If we define $\mathbf{x}^\star$ as the solution that:

$$\mathbf{x}^\star = \min_{x\in X} f(\mathbf{x}) \qquad g_i(\mathbf{x}^\star) \leq 0, \mathstrut i=1, 2, \dotsc, m$$

then we can write the necessary Kuhn-Tucker conditions for the existence of the minimum:

$$\nabla_x L(\mathbf{x}^\star,\mathbf{\lambda}^\star) = 0$$ (5.19)

$$\nabla_{\lambda} L(\mathbf{x}^\star,\mathbf{\lambda}^\star) \leq 0$$ (5.20)

$$(\mathbf{\lambda}^\star)^Tg(\mathbf{x}^\star)=0$$ (5.21)

$$\mathbf{\lambda}^\star \geq 0$$ (5.22)

In order to find out sufficient conditions, we define the saddle-point conditions:

Theorem 5.17   A point $(\mathbf{x}^\star,\mathbf{\lambda}^\star)$ with $\mathbf{\lambda}^\star \geq 0$ is a a saddle-point of the Lagrangian $L(\mathbf{x},\mathbf{\lambda})$ iff

i)

$\mathbf{x}^\star$ minimizes $L(\mathbf{x},\mathbf{\lambda})$ over the whole $X$

ii)

$g_i(\mathbf{x}^\star) \leq 0, \mathstrut i=1, 2, \dotsc, m$

iii)

$\mathbf{\lambda}_i^\star g_i(\mathbf{x}^\star) = 0, \mathstrut i=1, 2, \dotsc, m$

It can be proved that if the functions $f,g$ are even not differentiable but are convex, then the saddle-point conditions are necessary and sufficient conditions. Although these conditions must hold at the minimum, they are not very useful in determining the optimum point. The determination of the optimum by direct solution of these equations is rarely practicable.

A more feasible way is to convert the constrained problem into an unconstrained one, by defining the new objective function:

$$P(\mathbf{x},\mathbf{K})=f(\mathbf{x})+\sum_{i=1}^m K_i [g_i(\mathbf{x})]^2$$ (5.23)

The sum added to the objective function is called penalty function, since it penalizes the objective function adding a positive quantities (recall that we want to minimize the cost function).
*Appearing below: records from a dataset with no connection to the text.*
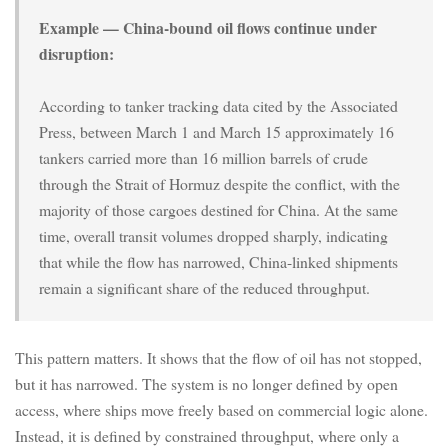
Example — China-bound oil flows continue under
disruption:
According to tanker tracking data cited by the Associated
Press, between March 1 and March 15 approximately 16
tankers carried more than 16 million barrels of crude
through the Strait of Hormuz despite the conflict, with the
majority of those cargoes destined for China. At the same
time, overall transit volumes dropped sharply, indicating
that while the flow has narrowed, China-linked shipments
remain a significant share of the reduced throughput.
This pattern matters. It shows that the flow of oil has not stopped,
but it has narrowed. The system is no longer defined by open
access, where ships move freely based on commercial logic alone.
Instead, it is defined by constrained throughput, where only a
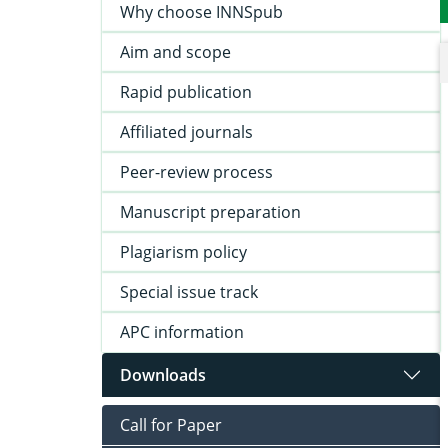
Why choose INNSpub
Aim and scope
Rapid publication
Affiliated journals
Peer-review process
Manuscript preparation
Plagiarism policy
Special issue track
APC information
Downloads
Call for Paper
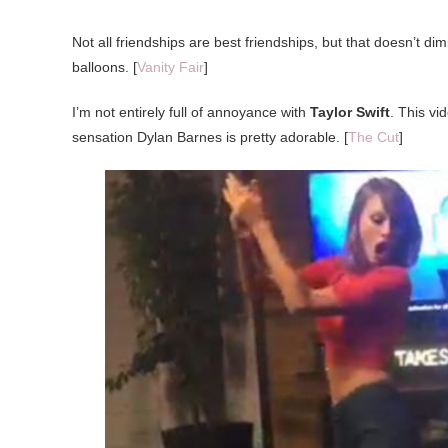
Not all friendships are best friendships, but that doesn’t dim
balloons. [
Vanity Fair
]
I’m not entirely full of annoyance with
Taylor Swift
. This vi
sensation Dylan Barnes is pretty adorable. [
The Cut
]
The constants $\mathbf{K}=[\mathstrut K_1, K_2, \dotsc, K_m]^T$ are weighting factors (positive) that define how strongly must be satisfied the $i$-th constraint, and can also made it commensurable.

Wherever $\mathbf{x}$ is inside the feasible region, we can ignore the constraints, so a new objective function can be defined as:

$$P(\mathbf{x},\mathbf{K})=f(\mathbf{x})+\sum_{i=1}^m K_i [g_i(\mathbf{x})]^2u_i(g_i)$$ (5.24)

where $u_i(g_i)$ is the usual step function:

$$u_i(g_i)= \begin{cases}0& \text{if $g_i(\mathbf{x}) \leq 0 $}\\ 1& \text{if $g_i(\mathbf{x}) > 0 $} \\ \end{cases}$$

The introduction of the step function makes possible to relate the penalty function defined in (4.8) with the Lagrangian function of (4.2) (page ):

$$P(\mathbf{x},\mathbf{K})=L(\mathbf{\lambda},\mathbf{K})$$

if we let $\lambda_i=K_ig_i(\mathbf{x})u_i(g_i)$, so that all previous results valid for the Lagrangian function are valid for the penalty function.
Note that the solution $\mathbf{x}^\star$ found optimizing the penalty function $P(\mathbf{x},\mathbf{K})$ converges to $(\mathbf{x}^\star,\mathbf{\lambda}^\star)$, defined by the Kuhn-Tucker conditions, only in the limit $\mathbf{K}\rightarrow\infty$.